Andrea Mercado and Kate Sheehan have both written insightful posts about the importance of librarians being aware of the culture of the social technologies they’re getting involved in for outreach purposes.

From Kate:

It’s easy to become enamored of social networking sites and Web 2.0 toys to the point where they seem like a panacea for everything that’s wrong with your library or your job. Slap a wiki on it and call me in the morning. The most successful uses of the newest tech tools have recognized that they’re just that: tools. Midwinter has me revising that to add they’re tools with their own cultures.

From Andrea:

Whenever I speak on the topic of social software, I emphasize culture. How and why a specific audience uses something is more important than how you want to apply it, essentially. Case in point is the session I blogged from Saturday morning for PLA on social networking and reference. In their efforts to perform “outreach,” librarians thought it was a good idea to try to figure out how to get around Facebook’s built-in messaging system… which was trying to prevent them from essentially spamming Facebook users. People who understand Facebook’s user culture know that this is *bad* and it shouldn’t be done, but these librarians thought they were doing a good, clever thing by trying to circumvent the system.
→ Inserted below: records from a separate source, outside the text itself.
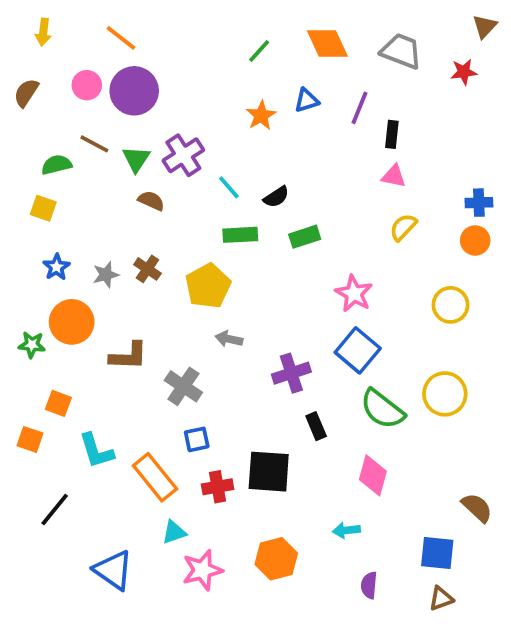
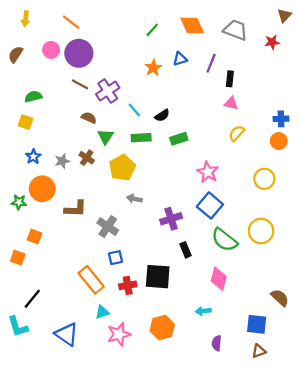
brown line: (94, 144) -> (80, 84), moved
green triangle: (136, 159) -> (106, 137), moved
cyan L-shape: (96, 451) -> (18, 327), moved

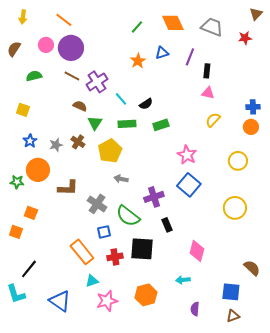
green semicircle: (33, 97) -> (34, 76), moved
green semicircle: (224, 240) -> (128, 216), moved

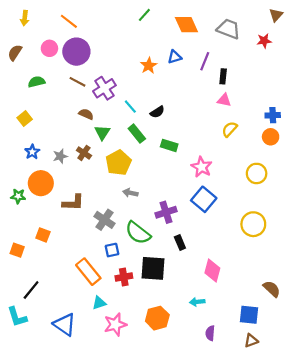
green line: (137, 27) -> (144, 15), moved
yellow square: (23, 110) -> (25, 118), turned 32
green rectangle: (127, 124) -> (137, 134), turned 54
green rectangle: (161, 125) -> (169, 145), moved, turned 35
orange square: (31, 213) -> (43, 235), moved

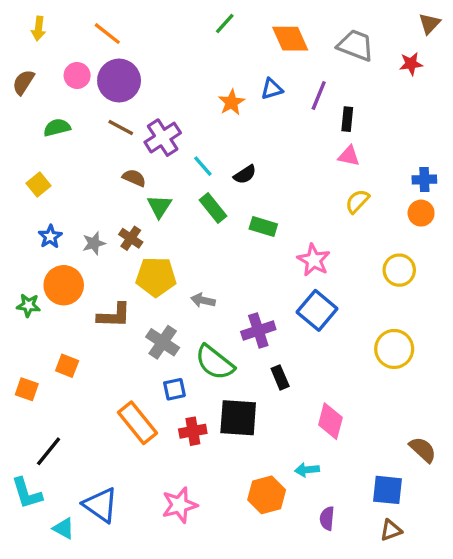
yellow pentagon: (118, 163) -> (156, 277), moved, turned 30
cyan triangle: (99, 303) -> (64, 528), moved, turned 48
orange hexagon: (157, 318) -> (267, 495), moved

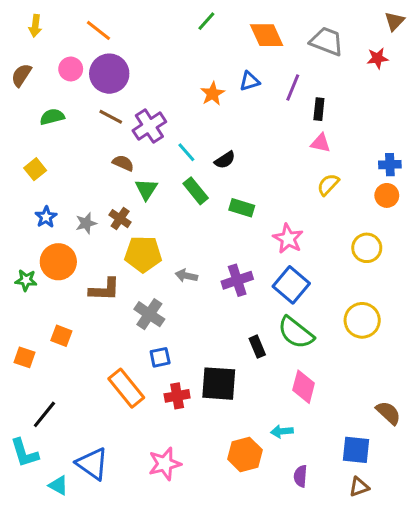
purple cross: (258, 331) -> (237, 280), moved
green semicircle: (215, 362) -> (296, 333), moved

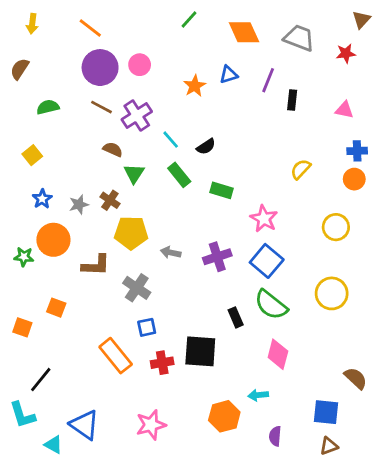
pink circle: (71, 69) -> (140, 65), moved
pink triangle: (320, 143) -> (344, 110), moved

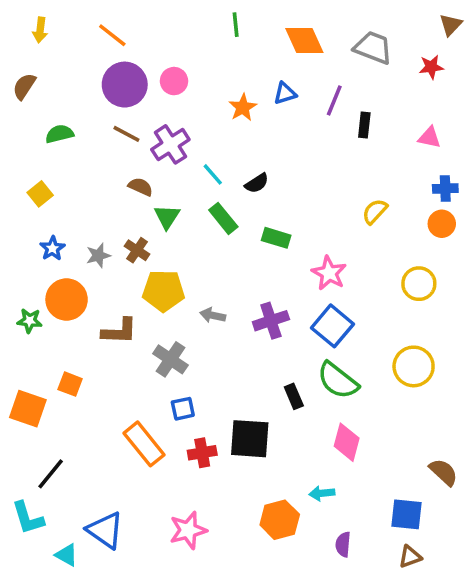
green line: (189, 19) -> (236, 25), turned -48
orange square: (22, 327) -> (28, 409), size x1.5

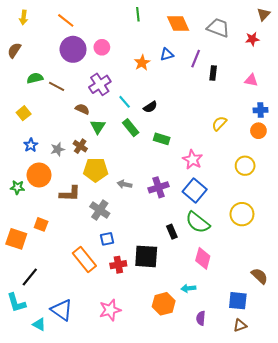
brown line: (126, 134) -> (57, 86), moved

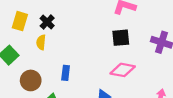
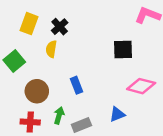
black square: (121, 38) -> (123, 49), moved
blue rectangle: (66, 73) -> (77, 85), turned -32

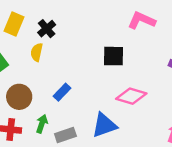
blue rectangle: (77, 85) -> (62, 92), turned 63
blue triangle: (117, 114) -> (104, 125), size x1.5

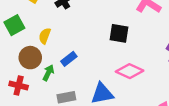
yellow semicircle: (37, 52) -> (45, 36), moved
green arrow: (42, 124) -> (48, 73), moved

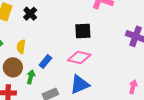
pink diamond: (130, 71) -> (79, 57), moved

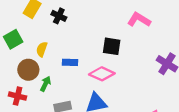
black cross: (30, 14) -> (59, 16), turned -32
blue rectangle: (45, 61) -> (70, 62), moved, turned 40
librarians need to study the fine art of anthropology when it comes to social networking. That’s the true key to user-centered design in the library world: it doesn’t start with us and our wants and needs, it starts with them.

Yes! It’s so critical that we understand these tools, how they are used, and how they are viewed by the people using them before we start building presence and friending our patrons. And it’s not only about understanding social networking. It’s also about understanding our own unique population. Where one library’s population may be perfectly comfortable with the library friending them in MySpace, another library’s population would be horrified. We need to understand not only our users’ needs and wants, but also how they approach these tools, what sort of sense of privacy they have, and what sort of interactions they might want from the library. It’s so easy to get tunnel vision or to see one library who has implemented a social technology successfully and to think that you can just do the same at your library. It’s so dependent on your population and your understanding of the culture of the technologies.

As I wrote in a reply to Kate’s post “I’m glad these questions are being asked. We need to be critical of our role in the ‘2.0’ world. We want to do right by our patrons, not force ourselves on them, invade their spaces, or create tools they don’t want to use. And sometimes it’s difficult to know if what we’re doing is helping, hurting or is just plain getting ignored.”